■ Work instruction: If a line below contains the string "Hangul", copy it out.

■ Material provided:

◆ ◆ ◆

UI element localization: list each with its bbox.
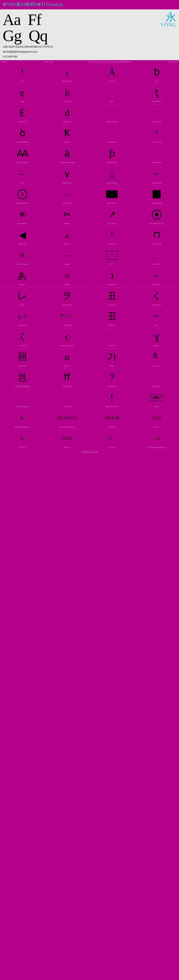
glyph-cell: 丑 CJK Strokes <box>90 288 134 308</box>
glyph-cell: ヲ Bopomofo Ext <box>45 288 90 308</box>
glyph-label: Cyrillic <box>20 100 25 104</box>
glyph-label: Katakana <box>64 284 70 287</box>
glyph-row: ζ Cyclic Ext B c Modifier Tone Letters ৎ… <box>0 328 179 348</box>
glyph-cell: ！ Half And Full Forms <box>90 389 134 409</box>
glyph-label: Cyclic Ext B <box>18 345 26 348</box>
glyph-cell: 岂 CJK Compat Ideographs <box>0 369 45 389</box>
glyph-cell: È Cyrillic Ext C <box>0 104 45 124</box>
glyph-symbol: アパト <box>59 309 75 324</box>
glyph-symbol: c <box>65 329 69 344</box>
glyph-row: 岂 CJK Compat Ideographs ﬀ Alphabetic PF … <box>0 369 179 389</box>
glyph-row: (⌐) Enclosed CJK アパト CJK Compat 丑 CJK Ex… <box>0 308 179 328</box>
glyph-symbol: h <box>65 85 69 100</box>
glyph-symbol: ヲ <box>62 288 72 304</box>
glyph-row: ę Cyrillic h Cyrillic Sup ʼ Jamo ƫ Diac … <box>0 84 179 104</box>
glyph-label: Misc Arrows <box>18 243 26 246</box>
glyph-label: Modifier Tone Letters <box>60 345 74 348</box>
glyph-row: Ꜳ Currency Symbols ȧ Diac Hints Ext Symb… <box>0 145 179 165</box>
glyph-symbol: (⌐) <box>18 309 26 324</box>
glyph-symbol: 가 <box>107 349 117 364</box>
glyph-label: Sup Punctuation <box>152 243 162 246</box>
glyph-symbol: Ꝁ <box>64 126 70 141</box>
glyph-label: Hangul <box>110 365 114 368</box>
yong-pinyin: YŎNG <box>160 22 176 27</box>
glyph-symbol: 🀱🀲 <box>152 410 161 426</box>
glyph-label: Jamo Ext B <box>153 365 160 368</box>
glyph-cell: ∨ Math Operators <box>45 165 90 186</box>
glyph-cell: ？ Vertical Forms <box>90 369 134 389</box>
glyph-cell: α Latin Ext E <box>45 348 90 369</box>
glyph-symbol <box>153 187 161 202</box>
glyph-symbol: ƫ <box>155 85 158 100</box>
glyph-label: Misc Symbols <box>18 223 27 226</box>
glyph-cell: 1 Enclosed Alphanum <box>0 186 45 206</box>
glyph-label: Kangxi <box>65 263 70 266</box>
glyph-cell: ⁰ Number Forms <box>134 145 179 165</box>
glyph-label: CJK Compat Ideographs <box>14 385 30 388</box>
glyph-row: 1 Enclosed Alphanum — Box Drawing Block … <box>0 186 179 206</box>
glyph-label: Hiragana <box>19 284 25 287</box>
glyph-label: CJK Ext A <box>109 446 115 450</box>
glyph-cell: ᵿ♬♭ CJK Compat Ideographic Sup <box>134 430 179 450</box>
glyph-symbol: 丑 <box>107 288 117 304</box>
glyph-cell: ৎ Latin Ext D <box>90 328 134 348</box>
glyph-symbol: OBJ <box>150 390 163 405</box>
glyph-cell: = Katakana <box>45 267 90 287</box>
glyph-cell: IDC <box>90 247 134 267</box>
glyph-cell: ðᵿ Enclosed Alphanum Sup <box>0 409 45 430</box>
glyph-symbol: ˀ <box>111 105 113 121</box>
glyph-cell: 一 CJK <box>134 308 179 328</box>
glyph-cell: ≡ CJK Radicals Sup <box>0 247 45 267</box>
glyph-symbol: — <box>64 248 70 263</box>
glyph-symbol: 🀵🀶🀷 <box>104 410 119 426</box>
glyph-row: レ Kanbun ヲ Bopomofo Ext 丑 CJK Strokes く … <box>0 288 179 308</box>
glyph-label: Diac Hints Ext <box>152 100 161 104</box>
glyph-label: Diacriticals <box>108 80 115 83</box>
glyph-label: Katakana Ext <box>152 304 161 307</box>
glyph-symbol: = <box>64 268 70 283</box>
glyph-label: Pil Est <box>20 80 24 83</box>
glyph-label: CJK Compat Forms <box>16 406 29 409</box>
glyph-label: Latin Ext Additional <box>16 141 29 145</box>
glyph-cell: ₑ Latin Ext C <box>45 226 90 247</box>
glyph-symbol: ✂ <box>63 207 71 222</box>
glyph-label: Half Marks <box>153 385 160 388</box>
glyph-cell: ! Pil Est <box>0 64 45 84</box>
glyph-cell: ƥ Letterlike Symbols <box>90 145 134 165</box>
glyph-symbol <box>106 248 118 263</box>
glyph-cell: ı Modifier Letters <box>45 64 90 84</box>
glyph-symbol: ′ <box>156 370 157 385</box>
glyph-label: Sup Arrows B <box>107 223 117 226</box>
glyph-cell: «🀱🀲 CJK Ext E <box>45 430 90 450</box>
glyph-cell: ⌐ Compat Jamo <box>134 267 179 287</box>
glyph-row: 丽 Jamo Ext A α Latin Ext E 가 Hangul ᄒ Ja… <box>0 348 179 369</box>
glyph-symbol: ʼ <box>111 85 113 100</box>
glyph-symbol: đ <box>65 105 69 121</box>
glyph-cell: 가 Hangul <box>90 348 134 369</box>
glyph-label: Misc Technosur <box>107 182 117 185</box>
glyph-symbol: ⌐ <box>154 166 160 181</box>
uppercase-alphabet: ABCDEFGHIJKLMNOPQRSTUVWXYZ <box>3 45 176 49</box>
glyph-label: Enclosed Ideographic Sup <box>59 426 75 429</box>
glyph-cell: ð♩♫ CJK Ext A <box>90 430 134 450</box>
glyph-label: Bopomofo <box>109 284 115 287</box>
enclosed-1: 1 <box>18 189 27 199</box>
glyph-cell: ✳ Misc Symbols <box>0 206 45 226</box>
glyph-symbol: ȧ <box>64 146 70 161</box>
glyph-cell: ⁰ Super And Sub <box>134 125 179 145</box>
glyph-label: Bopomofo Ext <box>62 304 72 307</box>
glyph-symbol: ৎ <box>111 329 113 344</box>
glyph-symbol: α <box>65 349 70 364</box>
glyph-label: Diac Hints Sup <box>152 121 161 124</box>
glyph-symbol: Ā <box>109 65 115 80</box>
glyph-symbol: ƀ <box>154 65 160 80</box>
glyph-row: ◀ Misc Arrows ₑ Latin Ext C ⁶ Cyrillic E… <box>0 226 179 247</box>
glyph-symbol: — <box>64 187 70 202</box>
glyph-cell: Block Elements <box>90 186 134 206</box>
latin-ext-b-label: Latin Ext B <box>168 61 177 63</box>
glyph-label: Modifier Letters <box>62 80 72 83</box>
glyph-cell: ◀ Misc Arrows <box>0 226 45 247</box>
glyph-cell: (⌐) Enclosed CJK <box>0 308 45 328</box>
glyph-symbol: ≡ <box>20 248 25 263</box>
glyph-label: CJK Ext C <box>153 426 160 429</box>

◆ ◆ ◆

■ Output:
glyph-label: Hangul <box>110 365 114 368</box>
glyph-row: 丽 Jamo Ext A α Latin Ext E 가 Hangul ᄒ Ja… <box>0 348 179 369</box>
glyph-cell: 가 Hangul <box>90 348 134 369</box>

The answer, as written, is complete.